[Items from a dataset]
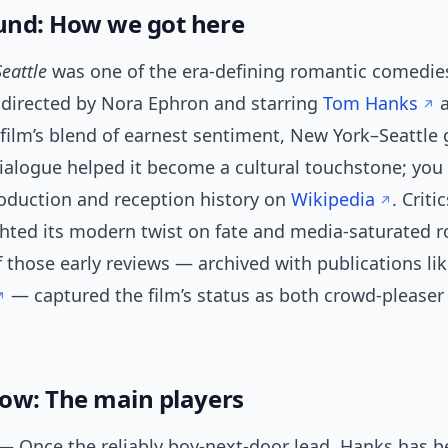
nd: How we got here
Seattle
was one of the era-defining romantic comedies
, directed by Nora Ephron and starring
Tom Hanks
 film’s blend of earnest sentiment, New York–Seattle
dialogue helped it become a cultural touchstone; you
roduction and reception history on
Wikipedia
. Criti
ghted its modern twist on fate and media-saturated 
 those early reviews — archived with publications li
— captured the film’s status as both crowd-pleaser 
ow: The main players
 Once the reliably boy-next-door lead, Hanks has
--
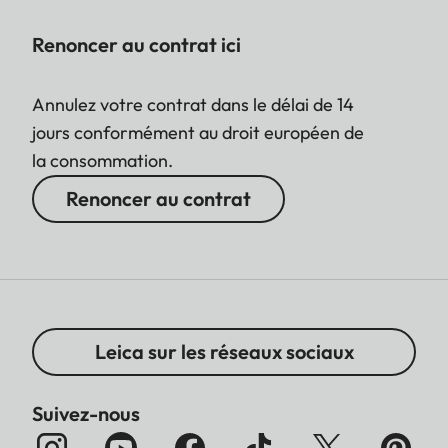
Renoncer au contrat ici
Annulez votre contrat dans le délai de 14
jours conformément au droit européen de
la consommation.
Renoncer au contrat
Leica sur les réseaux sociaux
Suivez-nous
* * *
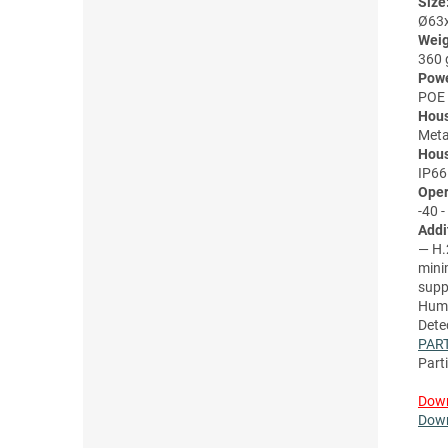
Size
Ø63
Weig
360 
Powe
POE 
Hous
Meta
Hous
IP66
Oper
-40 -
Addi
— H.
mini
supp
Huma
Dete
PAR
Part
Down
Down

[WORK INSTRUCTIONS]
Across the entries above, how many lines contain "contrat"? Provide only the count.

[COMPLETED EXERCISE]
3